The wind blew unusually strong down the Boulevard de la Croisette during the first day of MIPIM. In the morning, around 60 major institutional investors, including some of the biggest sovereign wealth funds and some of Europe’s largest pension funds, congregated inside a transparent tent on the beach in Cannes.
They were treated to a preview talk by veteran economic and social theorist and political adviser professor Jeremy Rifkin. And while he spoke, somewhat soberingly, of the “biggest crisis” we have ever faced – climate change – the wind rattled outside and the heat ratcheted up inside in what was effectively a mini greenhouse in the Mediterranean sun. It was as though the elements were reinforcing Rifkin’s sentiment.
The global real estate market is worth $326trn – “the good news”, he quipped. The bad news is it responsible for 40% of carbon emissions. Although the worst news was that “we are going to have retrofit every single building all over the world” – not to meet net-zero targets, but to adapt the coming physical effects of climate change.
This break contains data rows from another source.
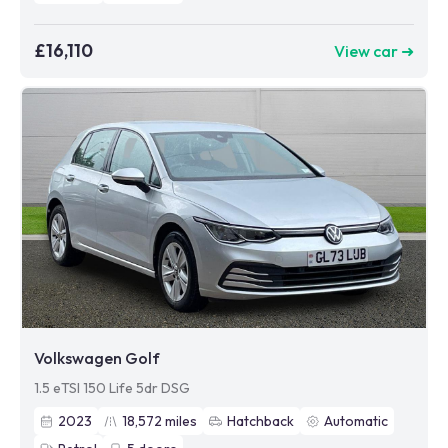
£16,110
View car ➜
Volkswagen Golf
1.5 eTSI 150 Life 5dr DSG
2023
18,572
miles
Hatchback
Automatic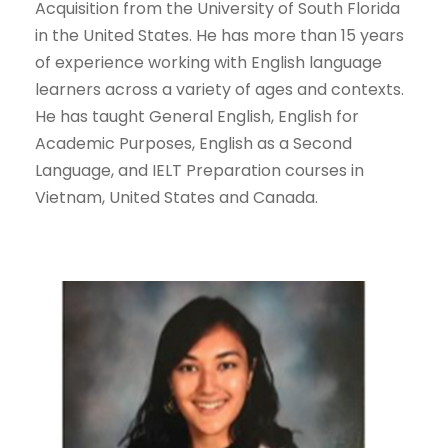
Acquisition from the University of South Florida
in the United States. He has more than 15 years
of experience working with English language
learners across a variety of ages and contexts.
He has taught General English, English for
Academic Purposes, English as a Second
Language, and IELT Preparation courses in
Vietnam, United States and Canada.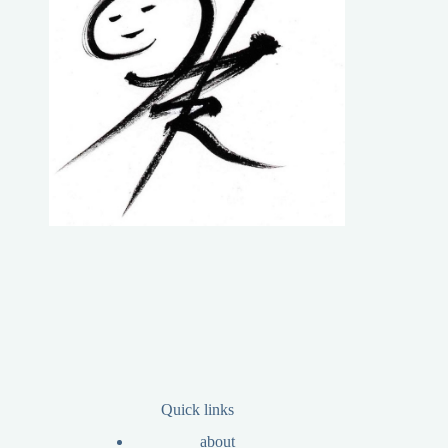
Quick links
about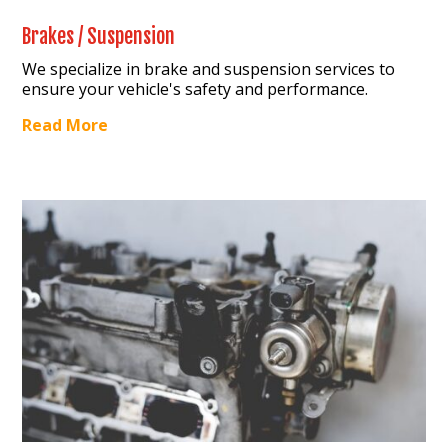
Brakes / Suspension
We specialize in brake and suspension services to
ensure your vehicle's safety and performance.
Read More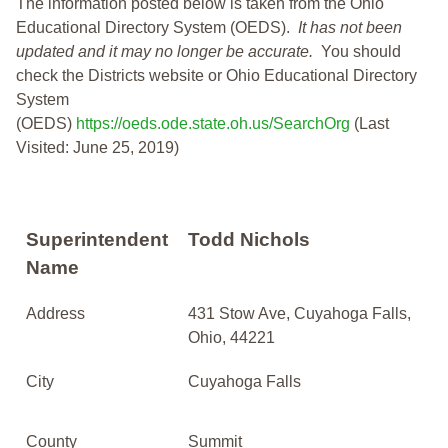
The information posted below is taken from the Ohio
Educational Directory System (OEDS).
It has not been
updated and it may no longer be accurate.
You should
check the Districts website or Ohio Educational Directory
System
(OEDS)
https://oeds.ode.state.oh.us/SearchOrg
(Last
Visited: June 25, 2019)
Superintendent
Todd Nichols
Name
Address
431 Stow Ave, Cuyahoga Falls,
Ohio, 44221
City
Cuyahoga Falls
County
Summit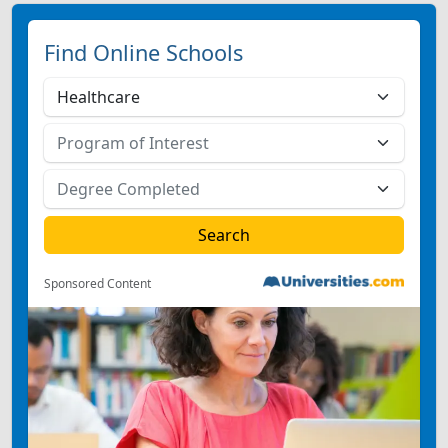
Find Online Schools
Sponsored Content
The real estate that stands today was not built for the extreme weather of climate change and cities will need to become “ephemeral”, responding to mass migration patterns and to adapt to changing bioregions. The climate, it seems, does not care for national borders.
Climate change was just one of a litany of risks currently labouring the minds of institutional real estate investors. Causing more immediate jitters was the collapse of Silicon Valley Bank, which quickly developed into a banking crisis involving the rescue of Credit Suisse.
During the same week that MIPIM was held in 2008, US investment bank Bear Stearns collapsed, preceding by a few months the fall of Lehman Brothers and the triggering of the global financial crisis. It was no surprise then the headlines about bank failures added a tinge of apprehension to conversations.
What is certain is that the return of high interest rates is likely to come with a few surprises beyond simply higher debt costs and bond yields. It might bring into play weaknesses in the financial system and investment markets that have lain dormant during the era of lower for longer.
The real estate market is not as financially leveraged as it was in 2008. But it has entered a period of stasis with many prospective buyers but few motivated sellers. In many markets, if assets were forced to trade, they would do so at lower prices. But owners are, by and large, able to sit tight and avoid selling into a falling market. It was no surprise then to hear many investors talking about pivoting to lending, in an environment where banks are retrenching and refinancings are due.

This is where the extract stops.